I would really like to see what "appropriately licensed data" means. Cannot imagine they didn't copy all open repo's on GitHub, and can't imagine they asked for permission, or are reproducing license texts from these repo's now. It sounds hand wavy.

P.S. A fairly basic website otherwise, but it unfortunately seems to be hacking scroll for no good reason.

9 comments

foresterre

ralph84 2 days ago

Presumably their position remains that training on public repos is fair use and doesn't require a license. If it doesn't require a license it's still "appropriately licensed".

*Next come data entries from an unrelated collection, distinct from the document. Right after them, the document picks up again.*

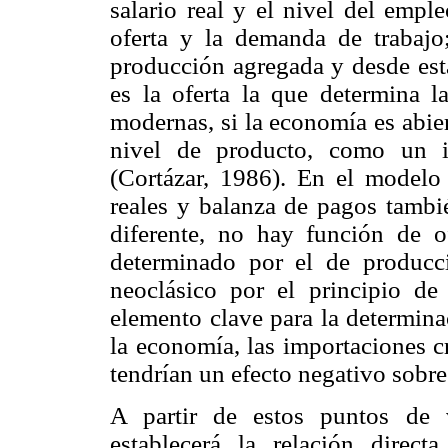
salario real y el nivel del empl
oferta y la demanda de trabajo
producción agregada y desde esta
es la oferta la que determina 
modernas, si la economía es abie
nivel de producto, como un i
(Cortázar, 1986). En el modelo 
reales y balanza de pagos tambi
diferente, no hay función de o
determinado por el de produc
neoclásico por el principio de
elemento clave para la determina
la economía, las importaciones 
tendrían un efecto negativo sobre
A partir de estos puntos de 
establecerá la relación direct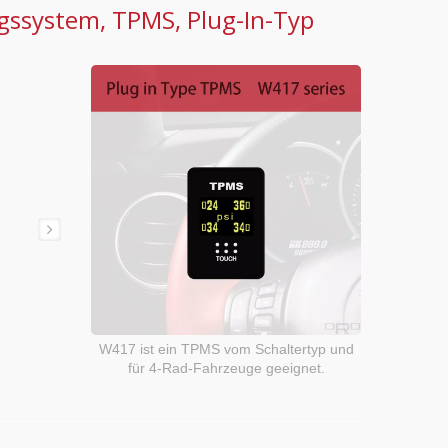
ssystem, TPMS, Plug-In-Typ
W417 ist ein TPMS vom Schaltertyp und
für 4-Rad-Fahrzeuge geeignet.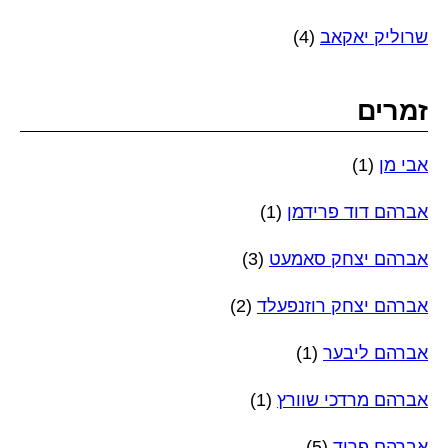
שרוליק יאקאב
(4)
זמרים
אבי מן
(1)
אברהם דוד פרידמן
(1)
אברהם יצחק סאמעט
(3)
אברהם יצחק רוזנפעלד
(2)
אברהם ליבער
(1)
אברהם מרדכי שוורץ
(1)
אברהם פריד
(5)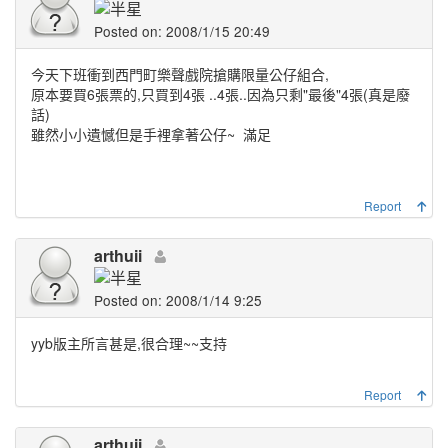
Posted on: 2008/1/15 20:49
今天下班衝到西門町樂聲戲院搶購限量公仔組合,
原本要買6張票的,只買到4張 ..4張..因為只剩"最後"4張(真是廢
話)
雖然小小遺憾但是手裡拿著公仔~
滿足
Report
arthuii
Posted on: 2008/1/14 9:25
yyb版主所言甚是,很合理~~支持
Report
arthuii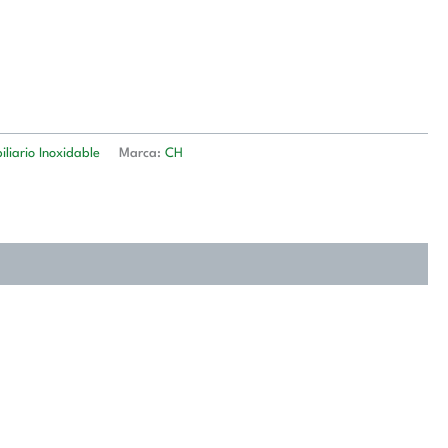
liario Inoxidable
Marca:
CH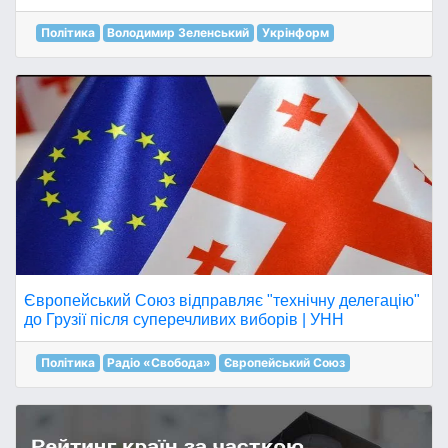
Політика
Володимир Зеленський
Укрінформ
Європейський Союз відправляє "технічну делегацію"
до Грузії після суперечливих виборів | УНН
Політика
Радіо «Свобода»
Європейський Союз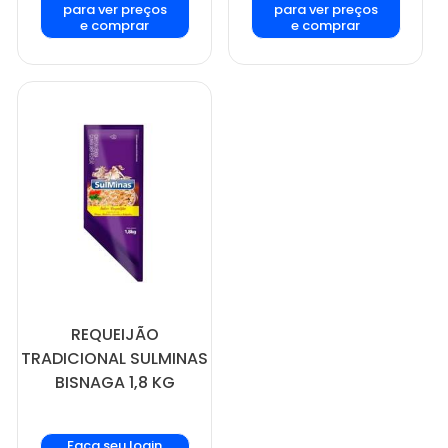
para ver preços
para ver preços
e comprar
e comprar
REQUEIJÃO
TRADICIONAL SULMINAS
BISNAGA 1,8 KG
Faça seu login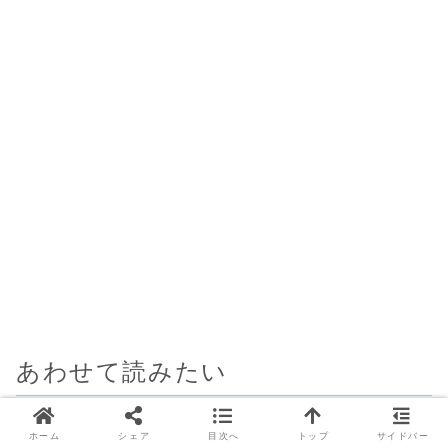
あわせて読みたい
ホーム
シェア
目次へ
トップ
サイドバー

stingraycharles 2 days ago

I assume they took the actual repos’ licenses info account. I don’t understand why they should ask for permission when the license would already allow for it.

foresterre 2 days ago
Almost all licenses have requirements to redistribute copies of the work, or derivatives thereof. Even permissive licenses do. It's very little to ask when open source dev's provided thousands of hours of free work.
For example, the Apache 2.0 license requires in just 4.c:
You must retain, in the Source form of any Derivative Works that You distribute, all copyright, patent, trademark, and attribution notices from the Source form of the Work, excluding those notices that do not pertain to any part of the Derivative Works;
Just because they're tokenized and transformed into a probabilistic mapping, doesn't suddenly mean that they weren't copied.
I find it morally unethical that they (likely) just ingest IP of all open source repo's without asking, but also importantly without any attribution.
Let me also note that I'm not against LLM's in general. But I do think training on open source must be opt-in, and I look forward to a world with actually ethical, and traceable (i.e. on what they were trained on, like a bill of materials (BOM)), models.
- stingraycharles 1 day ago
  
  But that’s what I meant with taking it into account. They would likely only use BSD and MIT licensed repos, which is a lot.
rocqua 2 days ago
Which licenses allow usage for training? MIT, BSD, etc likely do. But I would expect it gets weird for all the various copyleft licences.
- cortesoft 2 days ago
  
  Why would it get weird for those?
  
  1 reply →

VortexLain 2 days ago

Recently, GitHub has changed their terms of service to use all user data for AI training unless users explicitly opt out. This is probably the way Microsoft has obtained "appropriately licensed data".

mattnewton 2 days ago

this is almost certainly too recent to have been used for training data, no? Unless they optimistically included most repos somehow?